Eric Raue
ericraue

My wikidot name is zazery.

  • 5th year Computing Science Major
  • Platforms: Linux, GBA, Nintendo DS, Wii
  • Languages: C, C++, Java
  • Worked at EA as a quality assurance tester
  • Some artistic ability

Contact information

email moc.liamg|euarcire#moc.liamg|euarcire
website http://ericraue.com/

Background

I am a self taught programmer in my 3rd year at SFU pursuing a major in Computing Science and a minor in Interactive Arts and Technology. Ever since I typed in "how to make a video game" into a search engine at the age of 9 I knew I wanted to be a game developer. I realized that I had many ideas but no team to help me realize them so I decided to learn how to make them myself. However, my real goal is and always will be to become a game designer. It is difficult to get a game designer position straight out of school with no published titles. This is one of the reasons why I decided to major in Computing Science. The other is I really enjoy the problem solving that comes with the field. I often find myself discussing algorithms and data structures for my own game ideas with friends.

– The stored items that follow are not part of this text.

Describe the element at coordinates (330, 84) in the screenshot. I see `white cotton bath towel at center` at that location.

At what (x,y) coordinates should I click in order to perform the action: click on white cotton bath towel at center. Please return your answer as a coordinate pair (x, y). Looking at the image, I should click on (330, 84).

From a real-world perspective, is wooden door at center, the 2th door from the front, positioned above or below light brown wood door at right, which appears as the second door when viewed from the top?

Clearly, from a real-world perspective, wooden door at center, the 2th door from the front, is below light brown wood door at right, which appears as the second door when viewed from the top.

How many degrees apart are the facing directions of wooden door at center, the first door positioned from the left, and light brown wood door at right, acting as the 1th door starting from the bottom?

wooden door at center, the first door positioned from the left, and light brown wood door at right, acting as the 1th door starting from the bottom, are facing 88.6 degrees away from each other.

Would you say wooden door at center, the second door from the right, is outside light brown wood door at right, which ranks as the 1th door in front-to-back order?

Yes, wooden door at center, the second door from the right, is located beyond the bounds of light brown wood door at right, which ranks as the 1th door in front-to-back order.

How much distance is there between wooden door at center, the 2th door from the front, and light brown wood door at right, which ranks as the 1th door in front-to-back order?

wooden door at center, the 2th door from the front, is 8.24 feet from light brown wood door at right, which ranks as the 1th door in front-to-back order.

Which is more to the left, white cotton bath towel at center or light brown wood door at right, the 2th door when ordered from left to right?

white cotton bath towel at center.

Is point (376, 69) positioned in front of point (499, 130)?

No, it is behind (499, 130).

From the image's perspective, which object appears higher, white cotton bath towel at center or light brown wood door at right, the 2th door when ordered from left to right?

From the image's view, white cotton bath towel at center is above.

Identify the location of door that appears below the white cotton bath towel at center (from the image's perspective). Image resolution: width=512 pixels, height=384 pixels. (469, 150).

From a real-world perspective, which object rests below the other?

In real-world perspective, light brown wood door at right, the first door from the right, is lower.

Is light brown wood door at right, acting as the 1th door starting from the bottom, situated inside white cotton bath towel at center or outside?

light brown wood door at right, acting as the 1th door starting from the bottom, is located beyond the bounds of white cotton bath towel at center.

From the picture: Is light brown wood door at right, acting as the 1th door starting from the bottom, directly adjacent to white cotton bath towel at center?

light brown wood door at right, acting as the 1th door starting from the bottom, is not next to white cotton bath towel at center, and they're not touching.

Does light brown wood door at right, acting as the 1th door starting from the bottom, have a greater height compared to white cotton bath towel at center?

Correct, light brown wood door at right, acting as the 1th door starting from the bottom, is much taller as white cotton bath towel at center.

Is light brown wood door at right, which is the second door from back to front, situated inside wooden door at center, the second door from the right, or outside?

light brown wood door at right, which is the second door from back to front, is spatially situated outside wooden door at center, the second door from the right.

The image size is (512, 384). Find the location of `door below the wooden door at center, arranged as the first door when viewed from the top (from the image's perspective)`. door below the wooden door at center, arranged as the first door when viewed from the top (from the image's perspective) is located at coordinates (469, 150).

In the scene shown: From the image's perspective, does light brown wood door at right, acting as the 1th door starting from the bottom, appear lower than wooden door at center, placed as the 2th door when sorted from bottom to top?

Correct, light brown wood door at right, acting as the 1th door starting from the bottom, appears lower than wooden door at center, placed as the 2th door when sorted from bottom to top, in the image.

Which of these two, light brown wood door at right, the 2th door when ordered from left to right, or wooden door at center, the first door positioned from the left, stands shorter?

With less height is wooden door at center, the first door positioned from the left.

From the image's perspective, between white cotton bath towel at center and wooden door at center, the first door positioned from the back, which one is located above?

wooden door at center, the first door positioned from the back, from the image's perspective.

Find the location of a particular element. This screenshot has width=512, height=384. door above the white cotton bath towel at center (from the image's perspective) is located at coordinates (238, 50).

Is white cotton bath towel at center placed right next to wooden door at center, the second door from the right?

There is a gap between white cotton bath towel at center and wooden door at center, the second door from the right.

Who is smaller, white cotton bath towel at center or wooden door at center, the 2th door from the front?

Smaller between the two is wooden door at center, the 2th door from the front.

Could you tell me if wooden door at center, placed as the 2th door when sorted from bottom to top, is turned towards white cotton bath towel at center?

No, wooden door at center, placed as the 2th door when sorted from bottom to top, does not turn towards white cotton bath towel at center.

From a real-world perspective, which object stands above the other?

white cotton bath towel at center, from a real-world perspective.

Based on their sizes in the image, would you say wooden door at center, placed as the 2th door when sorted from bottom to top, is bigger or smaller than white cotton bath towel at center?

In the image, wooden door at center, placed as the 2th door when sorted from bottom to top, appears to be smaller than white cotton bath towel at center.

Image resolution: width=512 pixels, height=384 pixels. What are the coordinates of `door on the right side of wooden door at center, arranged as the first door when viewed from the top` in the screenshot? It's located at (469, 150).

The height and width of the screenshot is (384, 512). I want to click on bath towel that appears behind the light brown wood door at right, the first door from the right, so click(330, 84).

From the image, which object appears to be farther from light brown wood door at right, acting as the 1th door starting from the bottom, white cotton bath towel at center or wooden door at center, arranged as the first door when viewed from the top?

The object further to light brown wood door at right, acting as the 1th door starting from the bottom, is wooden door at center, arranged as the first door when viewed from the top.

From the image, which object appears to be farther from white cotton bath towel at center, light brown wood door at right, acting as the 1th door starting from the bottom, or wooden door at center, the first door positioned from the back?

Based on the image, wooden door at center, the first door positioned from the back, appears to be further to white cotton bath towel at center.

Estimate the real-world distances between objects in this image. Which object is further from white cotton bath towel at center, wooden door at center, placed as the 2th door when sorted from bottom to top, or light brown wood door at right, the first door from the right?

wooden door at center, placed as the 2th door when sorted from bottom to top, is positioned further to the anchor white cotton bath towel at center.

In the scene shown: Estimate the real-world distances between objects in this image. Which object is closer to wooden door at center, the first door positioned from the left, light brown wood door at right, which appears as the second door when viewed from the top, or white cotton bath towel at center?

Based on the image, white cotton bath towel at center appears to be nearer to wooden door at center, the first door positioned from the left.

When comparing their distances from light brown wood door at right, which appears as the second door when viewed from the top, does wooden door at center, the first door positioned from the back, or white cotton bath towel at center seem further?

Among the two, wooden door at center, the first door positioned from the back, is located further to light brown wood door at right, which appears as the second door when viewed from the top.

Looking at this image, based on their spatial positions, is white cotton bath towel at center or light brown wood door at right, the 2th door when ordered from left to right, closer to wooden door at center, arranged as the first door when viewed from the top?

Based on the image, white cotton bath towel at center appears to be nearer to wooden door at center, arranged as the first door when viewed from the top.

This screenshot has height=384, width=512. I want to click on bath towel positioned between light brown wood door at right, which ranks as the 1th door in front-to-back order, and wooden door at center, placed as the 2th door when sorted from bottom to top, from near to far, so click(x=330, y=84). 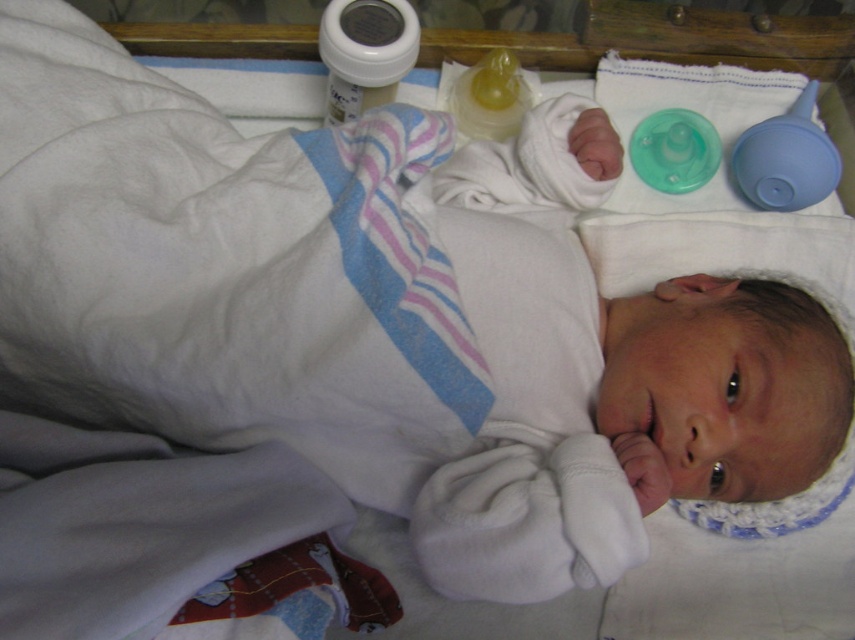 Question: Does white plastic bottle at upper center appear under rubber teething ring at center?

Choices:
 (A) yes
 (B) no

Answer: (B)

Question: Considering the real-world distances, which object is farthest from the blue rubber pacifier at upper right?

Choices:
 (A) green rubber teether at upper right
 (B) rubber teething ring at center

Answer: (B)

Question: Which of the following is the closest to the observer?

Choices:
 (A) translucent yellow baby bottle at upper center
 (B) white plastic bottle at upper center

Answer: (B)

Question: Does blue rubber pacifier at upper right appear under translucent yellow baby bottle at upper center?

Choices:
 (A) yes
 (B) no

Answer: (A)

Question: Which of these objects is positioned closest to the translucent yellow baby bottle at upper center?

Choices:
 (A) white plastic bottle at upper center
 (B) green rubber teether at upper right
 (C) rubber teething ring at center
 (D) blue rubber pacifier at upper right

Answer: (A)

Question: Can you confirm if blue rubber pacifier at upper right is bigger than translucent yellow baby bottle at upper center?

Choices:
 (A) yes
 (B) no

Answer: (A) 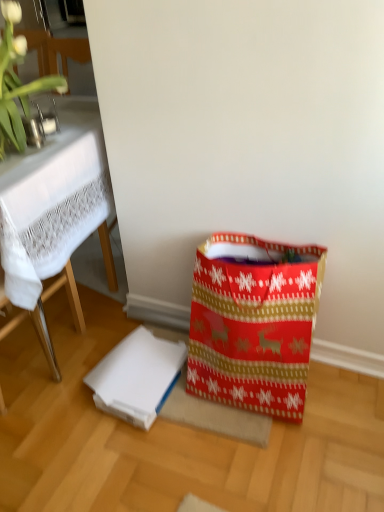 Question: Is white matte cardboard box at lower center spatially inside green leafy plant at upper left, or outside of it?

Choices:
 (A) outside
 (B) inside

Answer: (A)

Question: Considering the positions of white matte cardboard box at lower center and green leafy plant at upper left in the image, is white matte cardboard box at lower center bigger or smaller than green leafy plant at upper left?

Choices:
 (A) small
 (B) big

Answer: (A)

Question: Estimate the real-world distances between objects in this image. Which object is farther from the green leafy plant at upper left?

Choices:
 (A) white lace tablecloth at upper left
 (B) white matte cardboard box at lower center
 (C) red paper shopping bag at lower right

Answer: (C)

Question: Which object is the farthest from the white matte cardboard box at lower center?

Choices:
 (A) red paper shopping bag at lower right
 (B) green leafy plant at upper left
 (C) white lace tablecloth at upper left

Answer: (B) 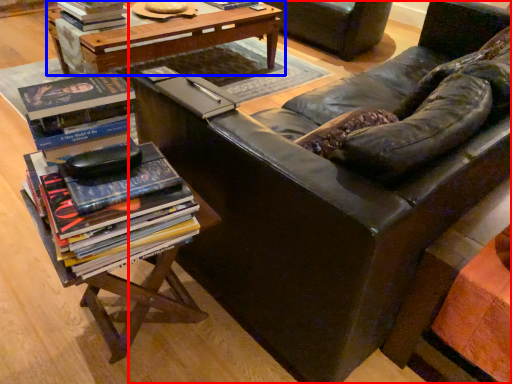 Question: Which point is further to the camera, studio couch (highlighted by a red box) or table (highlighted by a blue box)?

Choices:
 (A) studio couch
 (B) table

Answer: (B) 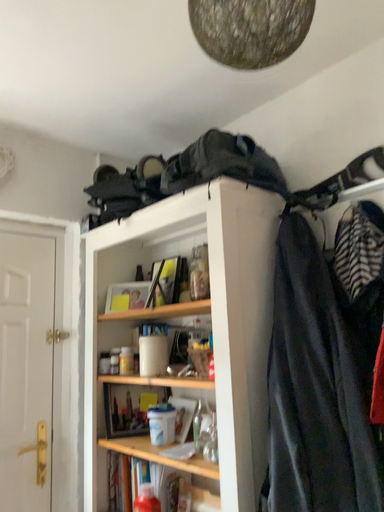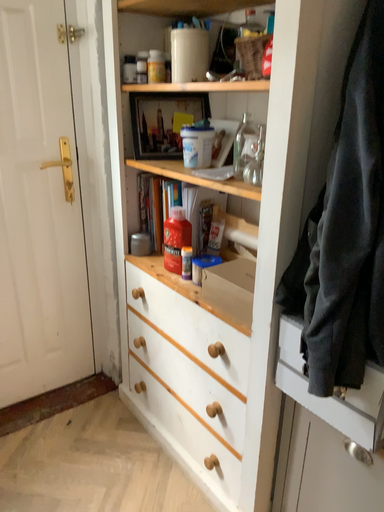 Question: Which way did the camera rotate in the video?

Choices:
 (A) rotated upward
 (B) rotated downward

Answer: (B) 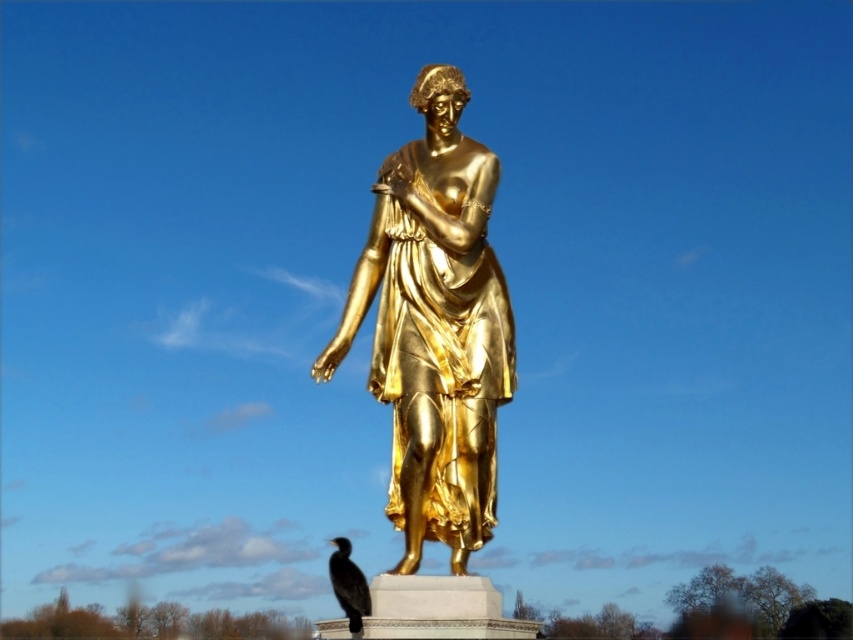 You are an art conservator assessing the placement of the gold polished statue at center and the black feathered bird at lower center. Based on the statue and bird positions, which object is closer to the viewer?

The black feathered bird at lower center is closer to the viewer since the gold polished statue at center is positioned to its right side, meaning it is further away in the scene.

You are a park maintenance worker who needs to clean the area around the gold polished statue at center and the black feathered bird at lower center. The cleaning equipment you have can only reach up to 14 meters. Can you clean both objects without moving the equipment?

The gold polished statue at center is 14.23 meters from the black feathered bird at lower center. Since the equipment can only reach up to 14 meters, you cannot clean both objects without moving the equipment because the distance between them exceeds the equipment range.

You are standing in front of the golden statue on the pedestal and notice two points marked on the pedestal. One is at coordinates point (451, 195) and the other at point (363, 586). From your perspective, which point is closer to you?

Point (363, 586) is closer to you because it is in front of point (451, 195) according to their spatial arrangement. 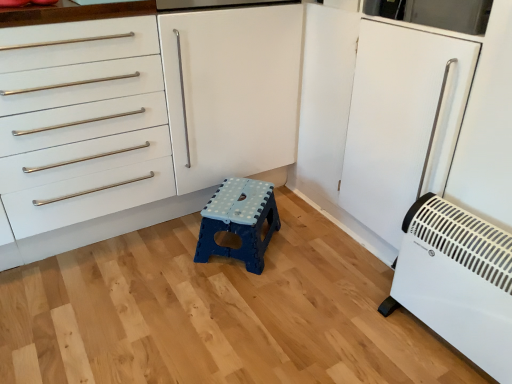 Locate an element on the screen. The width and height of the screenshot is (512, 384). free space between white plastic heater at lower right and blue plastic stool at center is located at coordinates (325, 294). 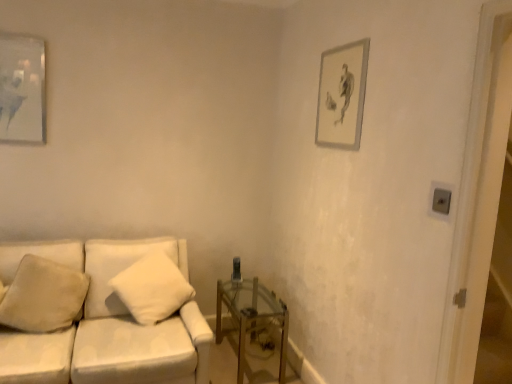 Question: Is beige soft pillow at lower left, marked as the 1th pillow in a left-to-right arrangement, in front of or behind white soft pillow at center, acting as the first pillow starting from the right, in the image?

Choices:
 (A) behind
 (B) front

Answer: (B)

Question: Looking at their shapes, would you say beige soft pillow at lower left, which ranks as the 2th pillow in right-to-left order, is wider or thinner than white soft pillow at center, acting as the first pillow starting from the right?

Choices:
 (A) thin
 (B) wide

Answer: (A)

Question: Based on their relative distances, which object is nearer to the matte gray picture frame at upper right, which ranks as the second picture frame in left-to-right order?

Choices:
 (A) beige soft pillow at lower left, marked as the 1th pillow in a left-to-right arrangement
 (B) white fabric couch at center
 (C) transparent glass table at lower right
 (D) matte glass picture frame at upper left, which is counted as the 2th picture frame, starting from the right
 (E) white soft pillow at center, arranged as the 2th pillow when viewed from the left

Answer: (E)

Question: Based on their relative distances, which object is farther from the white fabric couch at center?

Choices:
 (A) transparent glass table at lower right
 (B) white soft pillow at center, acting as the first pillow starting from the right
 (C) matte gray picture frame at upper right, the first picture frame viewed from the right
 (D) matte glass picture frame at upper left, the 1th picture frame in the left-to-right sequence
 (E) beige soft pillow at lower left, which ranks as the 2th pillow in right-to-left order

Answer: (C) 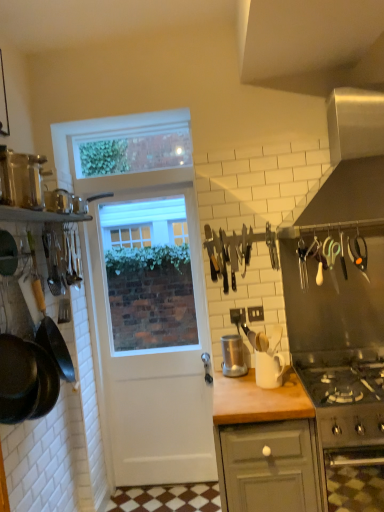 You are a GUI agent. You are given a task and a screenshot of the screen. Output one action in this format:
    pyautogui.click(x=<x>, y=<y>)
    Task: Click on the free point above matte gray cabinet at lower center (from a real-world perspective)
    This screenshot has width=384, height=512.
    Given the screenshot: What is the action you would take?
    pyautogui.click(x=263, y=390)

I had been thinking about starting a club for some time now and my friend Ryan Bujnowicz was also thinking the same way. We founded the Game Developers Club January 1st, 2008. On January 1st, 2009 our club merged with the Game Design Discussion Group started by Cody Church. Now I am able to talk about game development with many more people.

Active Projects

Projects on hold

  • Point and click adventure game codenamed "Steam"

Completed Projects

  • Rebel Bomber (GBA remake of a Commodore 64 game) [offline, will put up soon]

Signature Game

Legend of Zelda: Ocarina of Time is my favourite game of all time that made me seriously look at games as profession. I had only recently bought my first gaming console which was the Nintendo 64 and did follow gaming news at all. My friend told me that a Zelda game was coming out and so I thought I'd ask my parents to get it for christmas. So I starred at the gold box Christmas morning without any idea of what the game was about before I played it. Of course I wouldn't be a game designer unless I could verbally describe why this game left a big impression on me. It was really the environment and atmosphere that created an imersive experience. I remember clearly turning on the game to just explore the world making no progress in the game. I would go to Kakariko Village and talk to the villagers, follow them around, visit the graveyard, chase chickens and that is only one area I would usually visit in one sitting. The game did not punish you for doing this except the occasional "hey," which I did not mind. I would like to have players enjoy games I design to enjoy them this way too. It is far more rewarding than completing a difficult objective in my opinion.